PHP Regex for password validation failing in different environment

Question

We're using the below function to validate passwords as per customer requirements. This works in our dev environment as well as the customers staging environment but when pushing to production passwords fail randomly. Staging and production is suppose to be identical and making it very difficult to figure out why it's not working as we do not have access to the production environment.

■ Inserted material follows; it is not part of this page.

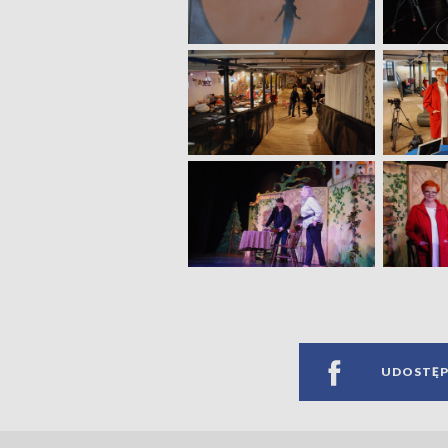
UDOSTĘP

The password needs to validate the following:

1. At least 1 upper-case and 1 lower-case alpha character
2. At least 1 numeric digit (0-9)
3. At least 10 characters long
4. Contains 1 of the following characters - !@#$%^&*() ( Shift + any numeric digit on a Standard US Keyboard)
5. Should be in no particular order as long as the above validates

The code works in our dev environment so it may work for you as well. What we need is to look at why it may fail and

<?php
function isStrongPassword($pass, $char = 10) {
     $bits = ['A-Z', 'a-z', '0-9',preg_quote('#$%^&*()','/')];
         if (is_numeric($char) && strlen($pass) >= $char) {
              foreach ($bits AS $bit) {
                  if (preg_match('@[' . $bit . ']@', $pass) == false) {
                      return false;
                  }
              }
              return true;
          }
          return false;
       }
?>

Answer 1

Translating my comment into an answer.

It seems all the code in answer can be translated into a single regex using lookaheads as this:

/^(?=.*[A-Z])(?=.*[a-z])(?=.*[0-9])(?=.*[!@#$%^&*()]).{10,}$/

Each of 4 lookaheads (?=...) ensures presence of an uppercase letter, lowercase letter, digit and a special character. .{10,} ensures minimum length is 10 for input.